Então, me lembro que o apaixonado não é o poeta, e que a recíproca tampouco é verdadeira.
Quando miro e escuto esse olhar, me pergunto de onde ele vem, mas, também, por onde passou, o que viu, comeu, ouviu e cheirou. Porque ele não pertence a nada, como supõe apontar, senão – como lhe escapa – apenas é, numa humanidade de milênios.
Não há posição comum entre dois. Na melhor das hipóteses, há posição simultânea, que, no caso, não resiste a cinco minutos de escuta verdadeira ou conversa honesta.
A identificação é onça arisca. Organiza a vida social no longo prazo, mas pode, num instante, desorganizar a vida do sujeito.
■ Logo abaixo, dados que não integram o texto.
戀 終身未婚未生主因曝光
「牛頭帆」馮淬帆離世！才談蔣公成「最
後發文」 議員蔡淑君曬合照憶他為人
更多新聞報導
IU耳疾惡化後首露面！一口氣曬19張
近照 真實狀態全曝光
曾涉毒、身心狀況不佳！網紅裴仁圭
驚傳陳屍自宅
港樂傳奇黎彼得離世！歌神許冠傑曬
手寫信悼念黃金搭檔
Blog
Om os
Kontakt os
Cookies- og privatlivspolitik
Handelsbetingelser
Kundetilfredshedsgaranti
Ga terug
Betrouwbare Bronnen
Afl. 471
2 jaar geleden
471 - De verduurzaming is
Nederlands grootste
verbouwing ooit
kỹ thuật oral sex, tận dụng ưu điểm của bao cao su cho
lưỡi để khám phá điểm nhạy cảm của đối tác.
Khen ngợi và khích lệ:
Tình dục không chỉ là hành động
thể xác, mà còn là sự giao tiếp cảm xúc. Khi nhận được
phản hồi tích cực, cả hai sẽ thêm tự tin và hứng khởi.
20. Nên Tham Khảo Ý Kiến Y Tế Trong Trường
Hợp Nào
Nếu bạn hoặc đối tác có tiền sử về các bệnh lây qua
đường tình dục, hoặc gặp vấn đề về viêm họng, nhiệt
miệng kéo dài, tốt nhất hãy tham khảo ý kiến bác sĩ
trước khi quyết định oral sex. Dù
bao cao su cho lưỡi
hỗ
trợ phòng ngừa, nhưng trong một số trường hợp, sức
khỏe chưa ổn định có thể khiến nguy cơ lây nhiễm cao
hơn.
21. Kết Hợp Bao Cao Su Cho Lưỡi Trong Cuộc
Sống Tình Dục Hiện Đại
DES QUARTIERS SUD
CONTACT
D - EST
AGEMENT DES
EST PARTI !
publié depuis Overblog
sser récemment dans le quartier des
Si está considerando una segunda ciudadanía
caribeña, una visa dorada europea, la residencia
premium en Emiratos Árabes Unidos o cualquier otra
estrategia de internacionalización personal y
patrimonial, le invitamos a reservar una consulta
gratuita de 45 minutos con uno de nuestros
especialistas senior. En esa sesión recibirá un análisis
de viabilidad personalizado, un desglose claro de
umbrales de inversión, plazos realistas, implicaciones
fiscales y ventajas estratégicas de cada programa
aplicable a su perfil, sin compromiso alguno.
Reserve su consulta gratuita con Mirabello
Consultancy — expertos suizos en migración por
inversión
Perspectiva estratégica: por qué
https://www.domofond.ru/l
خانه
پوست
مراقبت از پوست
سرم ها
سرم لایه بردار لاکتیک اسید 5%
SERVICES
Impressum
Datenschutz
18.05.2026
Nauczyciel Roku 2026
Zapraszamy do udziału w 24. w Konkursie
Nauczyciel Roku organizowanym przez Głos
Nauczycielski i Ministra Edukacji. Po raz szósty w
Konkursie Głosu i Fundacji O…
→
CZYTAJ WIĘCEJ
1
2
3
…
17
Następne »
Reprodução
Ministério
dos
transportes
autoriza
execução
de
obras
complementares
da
Sejam pessoas que estão no lugar no qual não estamos, sejam aquelas no lugar em que nos encontramos.
Então, faz-se necessário um chamado ao narcisismo das pequenas diferenças. Aquele que, na contramão do que defendia o excelente Arjun Appadurai, talvez seja a escapatória às armadilhas do globalismo, reino maior dos discursos inconscientemente desalinhados das práticas, porque terreno privado sob o jugo permanente dos likes do social virtual.
Esse estranho que nos habita, esse estrangeiro criança nas redes sociais virtuais, cada vez mais busca identificações totais. Positivas ou negativas. Ele busca um Deus. O que ele ainda não diz é que a busca é por uma divindade particular, só dele.
Às vezes tomo uma pessoa, que está no mesmo lugar em que estou, enquanto semelhante.
Então, pergunto o que ela disse, discursou e fez pra chegar até aqui.
Não busco a falsa função purificadora daquilo que julgo meu ou do dito “cancelamento”, expressão perigosa do fascismo contemporâneo. Anseio, talvez, somente a necessidade de uma busca pela identificação que me aproxima do outro enquanto me posiciona narcisicamente.
Porque sempre precisaremos tentar entender quem somos a partir de onde viemos, tarefa cada vez mais árdua. Em alguns momentos com desconfiança. Noutros, com desejos de partilha e comunhão.
No entanto, sempre com respeito. Ao menos, até à página dois.
Afinal, por quaisquer que sejam as linhas sinuosas de infinitos pontos, naquele instante estamos no mesmo lugar.